### What to produce
Reading the data below, count the lines that carry the string "Security". Give nothing but the count.

━━ Supplied material

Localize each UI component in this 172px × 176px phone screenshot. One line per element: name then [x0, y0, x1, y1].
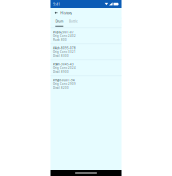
staticText: Flush 800 — [53, 38, 67, 42]
button[interactable]: Drum — [55, 19, 64, 24]
staticText: #Ash-8095-078 — [53, 46, 76, 50]
button[interactable]: #Opa-2001-07 — [50, 28, 122, 44]
staticText: Orig Conc 2402 — [53, 34, 76, 38]
button[interactable]: Back — [54, 10, 58, 15]
button[interactable]: #Ash-8095-078 — [50, 44, 122, 60]
button[interactable]: Bottle — [69, 19, 78, 24]
staticText: Distil 8900 — [53, 70, 69, 74]
staticText: #Hypt-0u01-94 — [53, 78, 75, 82]
staticText: #Opa-2001-07 — [53, 30, 74, 34]
staticText: Distil 8300 — [53, 54, 69, 58]
staticText: History — [60, 10, 72, 15]
staticText: 9:41 — [53, 2, 60, 7]
staticText: Distil 8200 — [53, 86, 69, 90]
staticText: Orig Conc 3321 — [53, 50, 76, 54]
button[interactable]: #Sain-3045-43 — [50, 60, 122, 76]
staticText: Bottle — [69, 19, 78, 24]
staticText: Drum — [55, 19, 63, 24]
staticText: Orig Conc 2024 — [53, 66, 76, 70]
button[interactable]: #Hypt-0u01-94 — [50, 76, 122, 92]
staticText: Orig Conc 2909 — [53, 82, 76, 86]
staticText: #Sain-3045-43 — [53, 62, 74, 66]
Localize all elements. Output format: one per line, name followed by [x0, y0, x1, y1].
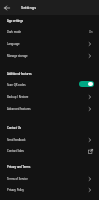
staticText: Advanced features: [7, 107, 31, 111]
button[interactable]: Scan QR codes: [0, 79, 99, 91]
button[interactable]: Backup / Restore: [0, 91, 99, 103]
button[interactable]: Send feedback: [0, 134, 99, 146]
button[interactable]: Contact Sales: [0, 145, 99, 157]
button[interactable]: Dark mode: [0, 26, 99, 38]
staticText: Dark mode: [7, 30, 22, 34]
staticText: App settings: [7, 19, 24, 23]
staticText: Contact Us: [7, 126, 21, 130]
button[interactable]: Back: [0, 0, 13, 15]
staticText: Privacy and Terms: [7, 165, 31, 169]
staticText: Settings: [21, 5, 37, 10]
button[interactable]: Language: [0, 38, 99, 50]
button[interactable]: Privacy Policy: [0, 184, 99, 196]
staticText: Scan QR codes: [7, 83, 26, 87]
staticText: Manage storage: [7, 54, 28, 58]
button[interactable]: Advanced features: [0, 103, 99, 115]
staticText: On: [89, 30, 93, 34]
staticText: Additional features: [7, 72, 32, 76]
staticText: Contact Sales: [7, 149, 24, 153]
button[interactable]: Terms of Service: [0, 173, 99, 185]
staticText: Backup / Restore: [7, 95, 29, 99]
staticText: Language: [7, 42, 20, 46]
staticText: Privacy Policy: [7, 188, 24, 192]
staticText: Terms of Service: [7, 177, 28, 181]
staticText: Send feedback: [7, 138, 26, 142]
button[interactable]: Manage storage: [0, 50, 99, 62]
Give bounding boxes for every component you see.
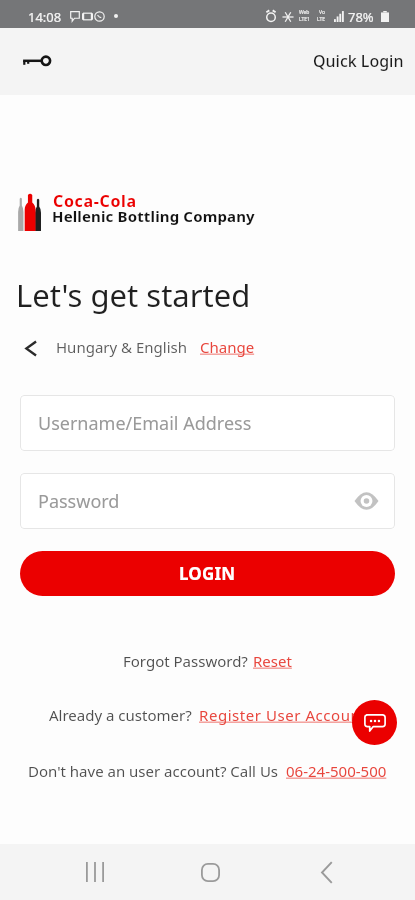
button[interactable]: LOGIN [20,551,395,596]
button[interactable]: Show password [352,487,380,515]
staticText: Web [299,9,310,16]
button[interactable]: Recent apps [66,852,124,892]
staticText: LOGIN [179,562,236,585]
staticText: 14:08 [28,8,62,26]
staticText: Coca-Cola [53,190,137,212]
staticText: 78% [348,8,374,26]
staticText: Register User Account [199,705,367,725]
staticText: Password [38,489,120,514]
button[interactable]: Password [20,473,395,529]
staticText: Don't have an user account? Call Us [28,761,279,781]
button[interactable]: Home [181,852,239,892]
staticText: Forgot Password? [123,651,248,671]
staticText: Username/Email Address [38,411,252,436]
button[interactable]: Quick Login [313,50,404,72]
button[interactable]: Chat support [352,700,397,745]
staticText: 06-24-500-500 [286,761,387,781]
button[interactable]: Username/Email Address [20,395,395,451]
button[interactable]: Register User Account [199,705,367,725]
button[interactable]: Reset [253,651,292,671]
staticText: Reset [253,651,292,671]
staticText: Change [200,337,255,357]
staticText: LTE1 [299,16,310,23]
button[interactable]: Quick login with key [15,39,59,83]
staticText: Hungary & English [56,337,187,357]
staticText: Already a customer? [49,705,192,725]
staticText: Let's get started [16,274,251,316]
button[interactable]: 06-24-500-500 [286,761,387,781]
staticText: LTE [317,16,326,23]
staticText: Vo [319,9,325,16]
button[interactable]: Back [297,852,355,892]
button[interactable]: Hungary & English [25,336,255,357]
staticText: Hellenic Bottling Company [52,206,255,226]
staticText: Quick Login [313,50,404,72]
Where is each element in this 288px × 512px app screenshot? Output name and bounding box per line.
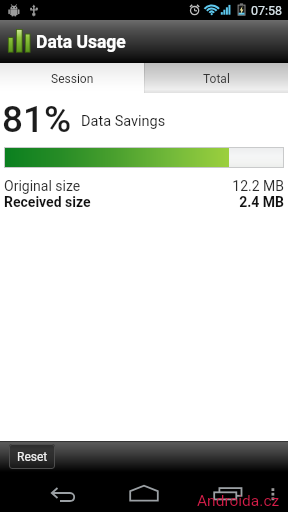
button[interactable]: Recent apps — [200, 472, 252, 512]
staticText: Reset — [17, 450, 48, 464]
staticText: Session — [51, 72, 94, 86]
button[interactable]: Back — [38, 472, 90, 512]
staticText: Data Savings — [81, 113, 166, 130]
button[interactable]: Home — [119, 472, 171, 512]
staticText: Data Usage — [36, 32, 126, 53]
staticText: 2.4 MB — [91, 194, 284, 210]
button[interactable]: Total — [144, 63, 288, 93]
button[interactable]: More options — [264, 472, 282, 512]
staticText: Total — [203, 72, 230, 86]
staticText: 07:58 — [251, 3, 283, 18]
staticText: Received size — [4, 194, 91, 210]
button[interactable]: Session — [0, 63, 144, 93]
staticText: 12.2 MB — [81, 178, 284, 194]
button[interactable]: Reset — [9, 444, 55, 469]
staticText: Original size — [4, 178, 81, 194]
staticText: 81% — [2, 98, 72, 141]
staticText: Androida.cz — [197, 492, 280, 510]
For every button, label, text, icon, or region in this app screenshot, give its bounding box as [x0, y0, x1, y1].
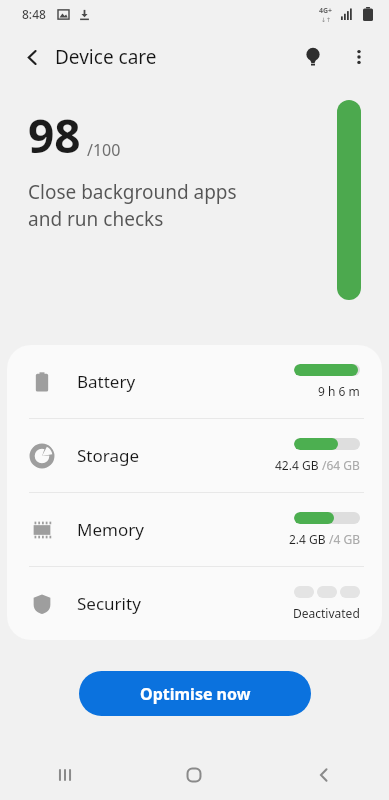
staticText: Memory	[77, 518, 144, 541]
button[interactable]: Security	[7, 567, 382, 640]
staticText: Device care	[55, 44, 157, 70]
staticText: 8:48	[22, 6, 46, 22]
staticText: 4G+	[319, 6, 333, 16]
staticText: 98	[28, 104, 81, 167]
staticText: Close background apps and run checks	[28, 179, 237, 232]
button[interactable]: Battery	[7, 345, 382, 418]
button[interactable]: Back	[259, 750, 389, 800]
button[interactable]: Memory	[7, 493, 382, 566]
button[interactable]: Back	[12, 37, 52, 77]
staticText: Optimise now	[140, 683, 251, 705]
staticText: /4 GB	[329, 531, 360, 547]
staticText: Deactivated	[293, 605, 360, 621]
staticText: ↓↑	[321, 16, 332, 23]
staticText: 2.4 GB	[289, 531, 329, 547]
button[interactable]: Storage	[7, 419, 382, 492]
staticText: 42.4 GB	[275, 457, 322, 473]
staticText: /64 GB	[322, 457, 360, 473]
button[interactable]: Optimise now	[79, 671, 311, 716]
staticText: Storage	[77, 444, 140, 467]
button[interactable]: More options	[339, 37, 379, 77]
staticText: /100	[87, 139, 121, 161]
staticText: 9 h 6 m	[318, 383, 360, 399]
button[interactable]: Recent apps	[0, 750, 129, 800]
button[interactable]: Tips	[293, 37, 333, 77]
staticText: Security	[77, 592, 141, 615]
button[interactable]: Home	[129, 750, 259, 800]
staticText: Battery	[77, 370, 136, 393]
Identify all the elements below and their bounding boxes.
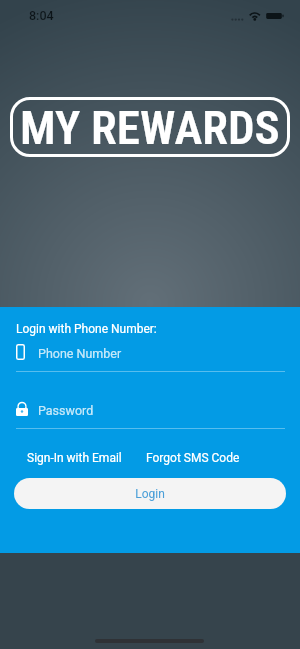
button[interactable]: Phone number — [0, 336, 300, 367]
staticText: Sign-In with Email — [27, 451, 122, 465]
button[interactable]: Password — [0, 393, 300, 424]
staticText: Login — [135, 487, 165, 501]
other: Phone number — [16, 344, 25, 360]
staticText: Forgot SMS Code — [146, 451, 240, 465]
button[interactable]: Login — [14, 478, 286, 509]
staticText: Password — [38, 403, 94, 418]
staticText: Phone Number — [38, 346, 122, 361]
other: Password — [16, 402, 28, 416]
button[interactable]: Sign-In with Email — [19, 447, 130, 469]
staticText: Login with Phone Number: — [16, 322, 157, 336]
staticText: 8:04 — [29, 8, 54, 23]
button[interactable]: Forgot SMS Code — [138, 447, 248, 469]
staticText: MY REWARDS — [20, 100, 280, 155]
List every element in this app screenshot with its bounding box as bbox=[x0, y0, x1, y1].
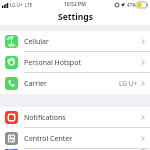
button[interactable]: Notifications bbox=[0, 107, 150, 128]
button[interactable]: Do Not Disturb bbox=[0, 149, 150, 150]
button[interactable]: Carrier bbox=[0, 73, 150, 94]
staticText: 10:52 PM bbox=[64, 1, 86, 8]
staticText: Notifications bbox=[24, 113, 66, 123]
staticText: Cellular bbox=[24, 37, 49, 47]
staticText: Carrier bbox=[24, 79, 47, 89]
staticText: LG U+ bbox=[10, 2, 23, 8]
staticText: LG U+ bbox=[119, 79, 138, 88]
button[interactable]: Personal Hotspot bbox=[0, 52, 150, 73]
button[interactable]: Cellular bbox=[0, 31, 150, 52]
button[interactable]: Control Center bbox=[0, 128, 150, 149]
staticText: 47% bbox=[127, 2, 136, 8]
staticText: Settings bbox=[58, 11, 93, 23]
staticText: LTE bbox=[25, 2, 33, 8]
staticText: Personal Hotspot bbox=[24, 58, 81, 68]
staticText: Control Center bbox=[24, 134, 73, 144]
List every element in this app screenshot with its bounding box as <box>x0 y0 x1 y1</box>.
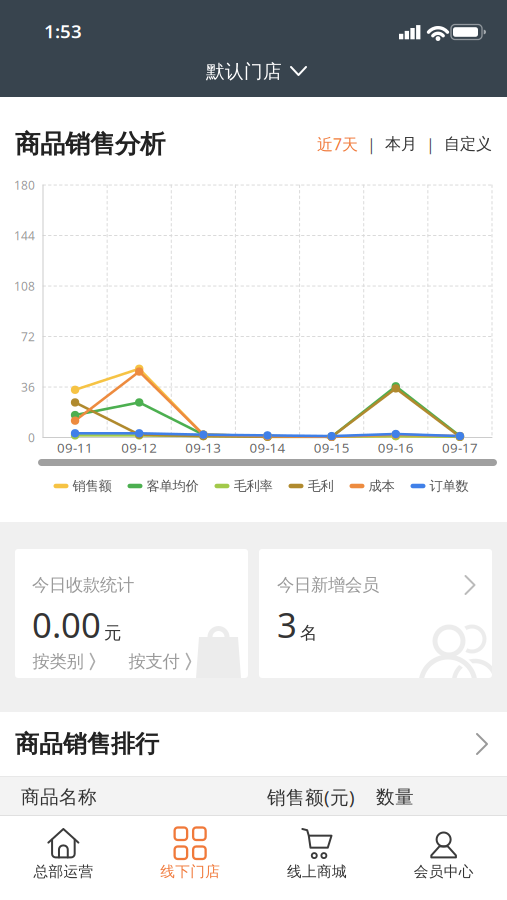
staticText: 本月 <box>385 134 417 154</box>
staticText: 销售额(元) <box>267 785 355 809</box>
staticText: 72 <box>21 328 35 344</box>
staticText: 按类别 <box>32 651 84 672</box>
staticText: 名 <box>300 622 317 644</box>
staticText: 线上商城 <box>287 862 347 880</box>
button[interactable]: 自定义 <box>444 134 492 154</box>
button[interactable]: 今日新增会员 <box>259 549 492 678</box>
button[interactable]: 按类别 <box>32 651 96 672</box>
button[interactable]: 线上商城 <box>254 816 380 900</box>
staticText: 09-14 <box>250 439 286 456</box>
staticText: 按支付 <box>128 651 180 672</box>
button[interactable]: 按支付 <box>128 651 192 672</box>
staticText: 数量 <box>376 786 414 808</box>
staticText: 自定义 <box>444 134 492 154</box>
button[interactable]: 线下门店 <box>127 816 254 900</box>
button[interactable]: 默认门店 <box>206 60 306 83</box>
staticText: 近7天 <box>317 133 358 155</box>
staticText: 默认门店 <box>206 60 282 83</box>
staticText: 元 <box>104 622 121 644</box>
staticText: 成本 <box>368 478 394 494</box>
staticText: 108 <box>14 278 35 294</box>
staticText: 09-16 <box>378 439 414 456</box>
staticText: 会员中心 <box>414 862 474 880</box>
staticText: 180 <box>14 177 35 193</box>
staticText: 09-11 <box>57 439 93 456</box>
button[interactable]: 商品销售排行 <box>0 712 507 776</box>
staticText: 毛利 <box>308 478 334 494</box>
staticText: 商品销售分析 <box>15 128 165 160</box>
staticText: 09-13 <box>185 439 221 456</box>
staticText: 3 <box>277 602 297 648</box>
staticText: 144 <box>14 228 35 243</box>
staticText: 商品名称 <box>21 786 97 808</box>
button[interactable]: 本月 <box>385 134 417 154</box>
staticText: 09-15 <box>314 439 350 456</box>
staticText: 今日收款统计 <box>32 574 134 596</box>
staticText: 1:53 <box>44 19 82 43</box>
button[interactable]: 会员中心 <box>380 816 507 900</box>
staticText: | <box>426 133 435 155</box>
staticText: 36 <box>21 379 35 395</box>
button[interactable]: 总部运营 <box>0 816 127 900</box>
staticText: 订单数 <box>430 478 468 494</box>
staticText: 销售额 <box>72 478 112 494</box>
staticText: 客单均价 <box>146 478 198 494</box>
staticText: 0.00 <box>32 602 101 648</box>
staticText: 商品销售排行 <box>15 729 159 759</box>
button[interactable]: 近7天 <box>317 133 358 155</box>
staticText: 09-12 <box>121 439 157 456</box>
staticText: 今日新增会员 <box>277 574 379 596</box>
staticText: 09-17 <box>442 439 478 456</box>
staticText: 毛利率 <box>234 478 272 494</box>
staticText: 0 <box>28 430 35 445</box>
staticText: | <box>367 133 376 155</box>
button[interactable]: 今日收款统计 <box>15 549 248 678</box>
staticText: 总部运营 <box>33 862 93 880</box>
staticText: 线下门店 <box>160 862 220 880</box>
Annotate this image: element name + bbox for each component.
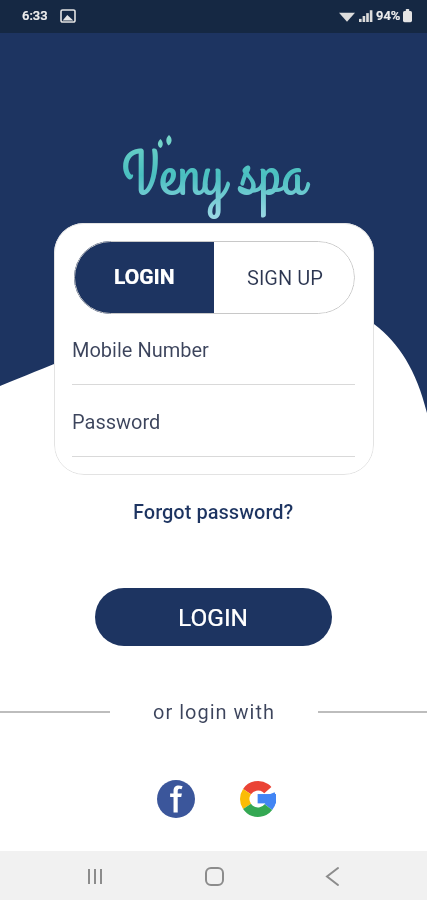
staticText: Veny spa — [122, 132, 305, 219]
button[interactable]: Forgot password? — [125, 497, 302, 526]
button[interactable]: LOGIN — [74, 241, 214, 314]
button[interactable]: Login with Facebook — [157, 780, 195, 818]
staticText: Forgot password? — [133, 500, 294, 523]
button[interactable]: SIGN UP — [214, 241, 355, 314]
staticText: or login with — [153, 700, 275, 723]
button[interactable]: Back — [308, 852, 356, 900]
staticText: SIGN UP — [247, 266, 323, 289]
button[interactable]: Home — [190, 852, 238, 900]
button[interactable]: Recent apps — [71, 852, 119, 900]
staticText: LOGIN — [114, 265, 175, 290]
button[interactable]: Password — [72, 410, 355, 457]
button[interactable]: LOGIN — [95, 588, 332, 646]
staticText: Password — [72, 410, 161, 433]
staticText: 6:33 — [22, 8, 48, 23]
button[interactable]: Mobile Number — [72, 338, 355, 385]
staticText: 94% — [376, 8, 401, 23]
button[interactable]: Login with Google — [239, 780, 277, 818]
staticText: Mobile Number — [72, 338, 209, 361]
staticText: LOGIN — [178, 603, 249, 632]
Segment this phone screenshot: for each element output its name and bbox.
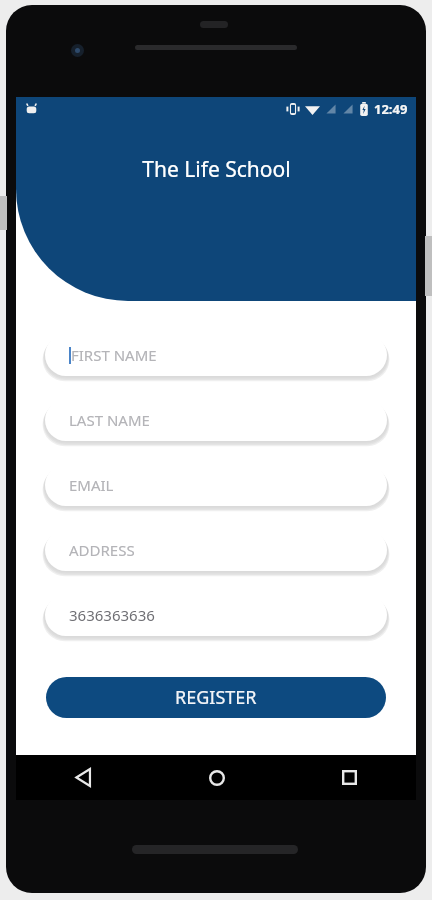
staticText: FIRST NAME bbox=[71, 345, 157, 365]
staticText: REGISTER bbox=[175, 685, 257, 710]
staticText: LAST NAME bbox=[69, 410, 150, 430]
staticText: 3636363636 bbox=[69, 605, 155, 625]
button[interactable]: 3636363636 bbox=[45, 594, 387, 636]
staticText: The Life School bbox=[142, 155, 291, 184]
button[interactable]: EMAIL bbox=[45, 464, 387, 506]
button[interactable]: ADDRESS bbox=[45, 529, 387, 571]
button[interactable]: Back bbox=[16, 755, 150, 800]
button[interactable]: FIRST NAME bbox=[45, 334, 387, 376]
staticText: 12:49 bbox=[374, 100, 408, 118]
button[interactable]: REGISTER bbox=[46, 677, 386, 718]
button[interactable]: LAST NAME bbox=[45, 399, 387, 441]
button[interactable]: Home bbox=[150, 755, 283, 800]
staticText: EMAIL bbox=[69, 475, 114, 495]
staticText: ADDRESS bbox=[69, 540, 135, 560]
button[interactable]: Recent apps bbox=[283, 755, 416, 800]
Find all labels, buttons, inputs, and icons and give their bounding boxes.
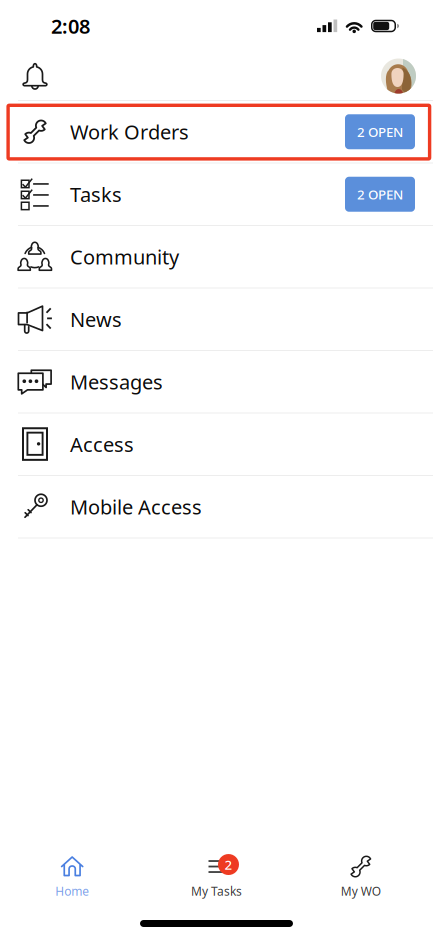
button[interactable]: Access	[0, 414, 433, 475]
staticText: Messages	[70, 368, 163, 395]
button[interactable]: News	[0, 288, 433, 350]
staticText: Home	[55, 883, 89, 899]
button[interactable]: Messages	[0, 351, 433, 412]
button[interactable]: Tasks	[0, 164, 433, 225]
button[interactable]: Mobile Access	[0, 476, 433, 538]
button[interactable]: My WO	[289, 855, 433, 899]
staticText: Work Orders	[70, 118, 189, 145]
staticText: 2 OPEN	[357, 123, 403, 141]
button[interactable]: Work Orders	[0, 101, 433, 162]
button[interactable]: Home	[0, 855, 144, 899]
staticText: Tasks	[70, 181, 122, 208]
staticText: 2:08	[51, 13, 90, 39]
staticText: News	[70, 306, 122, 333]
button[interactable]: Community	[0, 226, 433, 288]
button[interactable]: 2	[144, 855, 289, 899]
staticText: My Tasks	[191, 883, 242, 899]
button[interactable]: Notifications	[18, 59, 52, 93]
staticText: Access	[70, 431, 134, 458]
staticText: 2	[224, 856, 232, 873]
staticText: Mobile Access	[70, 494, 202, 520]
staticText: My WO	[341, 883, 381, 899]
staticText: Community	[70, 244, 179, 270]
button[interactable]: Profile	[381, 58, 416, 94]
staticText: 2 OPEN	[357, 185, 403, 203]
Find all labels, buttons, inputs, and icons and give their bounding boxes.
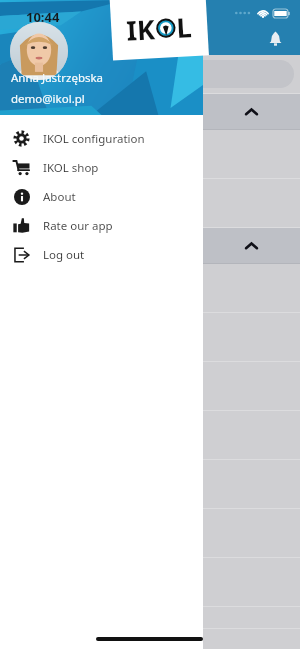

━━━━

### Problem solution
2